A new report from Middle East Electricity (MEE) says that increasing demand from growing populations, expanding economies and climatic change will necessitate the investment.
The GCC Power Market report reveals that despite the GCC’s current power-generating capacity of 157 Gigawatts (GW) – which equates to 43 percent of all Middle East and North Africa capacity – its six states will still require $81 billion of investment for another 62 GW of increased capacity and $50 billion for additional transmission and distribution.
Saudi Arabia accounts for the largest spend needs with $36 billion required for generation and $23 billion for transmission and distribution, followed by the UAE at $22 billion investment needed for generation and $13 billion for transmission and distribution.
Kuwait requires the third largest investment with $8.4 billion needed for generation and $5.2 billion for transmission and distribution, followed by Oman at $6.8 billion and $4.2 billion respectively, with Bahrain needing the least investment, with $1.9 billion and $1.1 billion across the two areas.
The report, produced for the Middle East Electricity exhibition by Ventures Onsite, says much of the investment is likely to come from public-private partnerships (PPP) if a regulatory framework is introduced to incentivise independent power producers (IPP).
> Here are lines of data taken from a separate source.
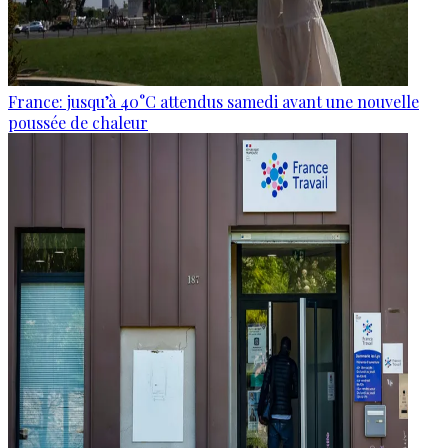
France: jusqu’à 40°C attendus samedi avant une nouvelle
poussée de chaleur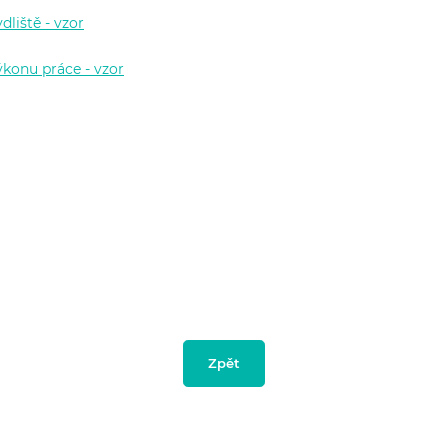
dliště - vzor
ýkonu práce - vzor
Zpět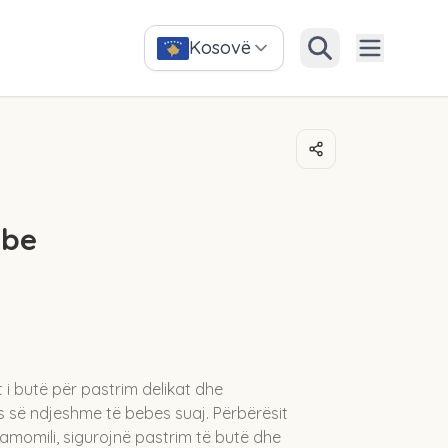
Kosovë
ebe
 i butë për pastrim delikat dhe
ës së ndjeshme të bebes suaj. Përbërësit
 kamomili, sigurojnë pastrim të butë dhe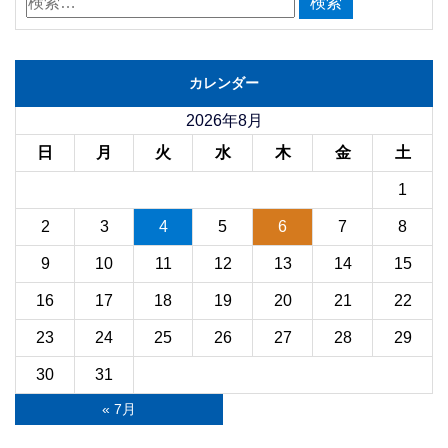
カレンダー
2026年8月
日
月
火
水
木
金
土
1
2
3
4
5
6
7
8
9
10
11
12
13
14
15
16
17
18
19
20
21
22
23
24
25
26
27
28
29
30
31
« 7月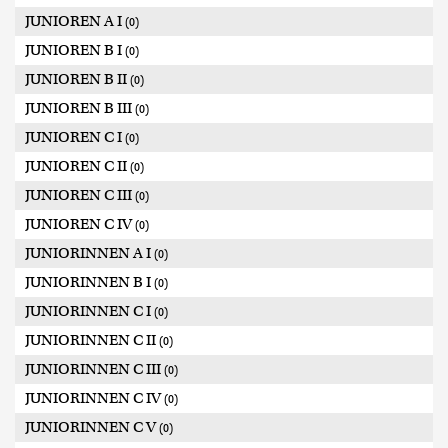
JUNIOREN A I
(0)
JUNIOREN B I
(0)
JUNIOREN B II
(0)
JUNIOREN B III
(0)
JUNIOREN C I
(0)
JUNIOREN C II
(0)
JUNIOREN C III
(0)
JUNIOREN C IV
(0)
JUNIORINNEN A I
(0)
JUNIORINNEN B I
(0)
JUNIORINNEN C I
(0)
JUNIORINNEN C II
(0)
JUNIORINNEN C III
(0)
JUNIORINNEN C IV
(0)
JUNIORINNEN C V
(0)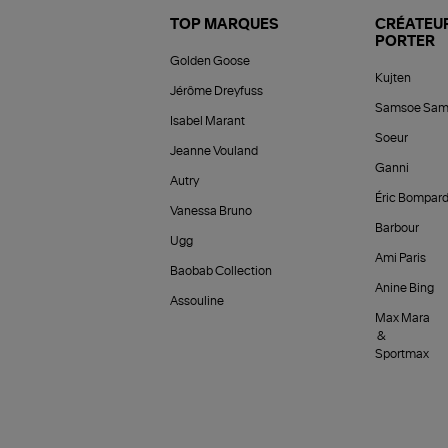
TOP MARQUES
CRÉATEUR
PORTER
Golden Goose
Kujten
Jérôme Dreyfuss
Samsoe Sam
Isabel Marant
Soeur
Jeanne Vouland
Ganni
Autry
Éric Bompar
Vanessa Bruno
Barbour
Ugg
Ami Paris
Baobab Collection
Anine Bing
Assouline
Max Mara
&
Sportmax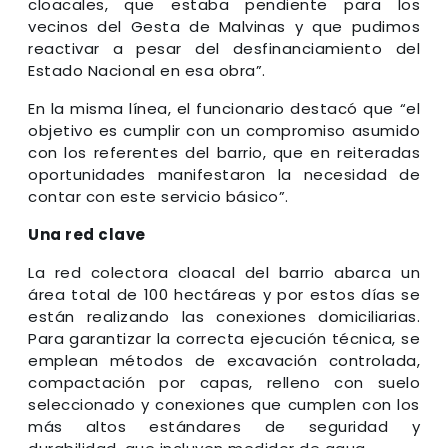
cloacales, que estaba pendiente para los
vecinos del Gesta de Malvinas y que pudimos
reactivar a pesar del desfinanciamiento del
Estado Nacional en esa obra”.
En la misma línea, el funcionario destacó que “el
objetivo es cumplir con un compromiso asumido
con los referentes del barrio, que en reiteradas
oportunidades manifestaron la necesidad de
contar con este servicio básico”.
Una red clave
La red colectora cloacal del barrio abarca un
área total de 100 hectáreas y por estos días se
están realizando las conexiones domiciliarias.
Para garantizar la correcta ejecución técnica, se
emplean métodos de excavación controlada,
compactación por capas, relleno con suelo
seleccionado y conexiones que cumplen con los
más altos estándares de seguridad y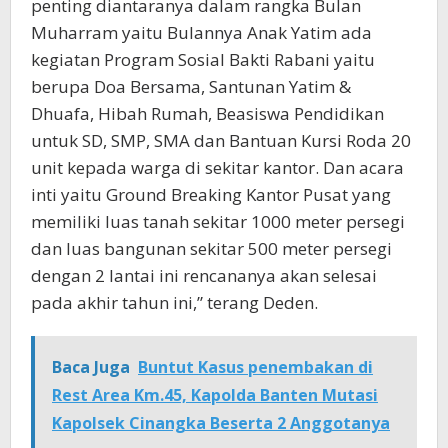
penting diantaranya dalam rangka Bulan
Muharram yaitu Bulannya Anak Yatim ada
kegiatan Program Sosial Bakti Rabani yaitu
berupa Doa Bersama, Santunan Yatim &
Dhuafa, Hibah Rumah, Beasiswa Pendidikan
untuk SD, SMP, SMA dan Bantuan Kursi Roda 20
unit kepada warga di sekitar kantor. Dan acara
inti yaitu Ground Breaking Kantor Pusat yang
memiliki luas tanah sekitar 1000 meter persegi
dan luas bangunan sekitar 500 meter persegi
dengan 2 lantai ini rencananya akan selesai
pada akhir tahun ini,” terang Deden.
Baca Juga
Buntut Kasus penembakan di
Rest Area Km.45, Kapolda Banten Mutasi
Kapolsek Cinangka Beserta 2 Anggotanya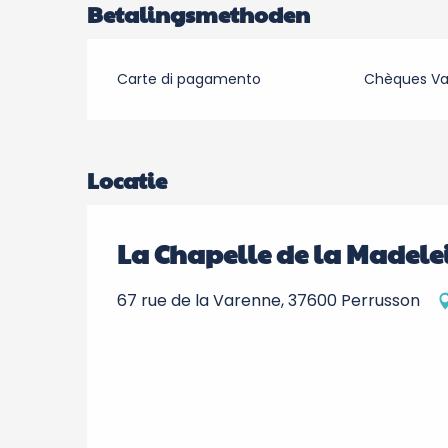
Betalingsmethoden
Carte di pagamento
Chèques V
Locatie
La Chapelle de la Madele
67 rue de la Varenne, 37600 Perrusson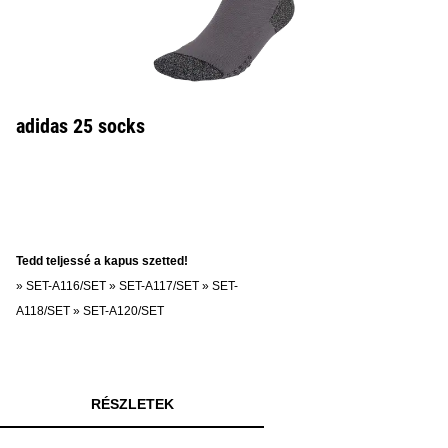
adidas 25 socks
Tedd teljessé a kapus szetted!
»
SET-A116/SET
»
SET-A117/SET
»
SET-
A118/SET
»
SET-A120/SET
RÉSZLETEK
Over the last two decades, the PPP model has become the most attractive financing mechanism for the GCC power market, with the model helping to ease the strain on government finances in delivering complex engineering solutions and delivering advanced technology solutions.
The report outlines reliance on IPPs will grow but warns, “According to industry experts, there also arises the need for the power sector to establish a regulatory framework to push for the private sector’s participation.”
It adds, “GCC governments need to ensure that IPPs play a larger role in power generation and not be looked upon as a short-term fix to increasing demand.”
Such is the demand for change, that the Global Smart Energy Summit (GSES) – which will debut alongside MEE 2018 – has a track dedicated to reforms, policy and incentives where regional and international industry leaders will look for tomorrow’s financing and partnership solutions.
“There will be keen debate on energy models needed to fuel economic growth, including policy reform needed to accelerate the global transition to smart energy,” said Ryan O’Donnell, programme director for GSES. “This includes a review of successful policy rethinks from around the world. It will be a track that could well set a course for the region’s power industry future.”
The UAE has made headlines recently for its efforts and investment in renewable energy sources, including the Mohammed bin Rashid Solar Park, which is being developed by Dubai Electricity and Water Authority.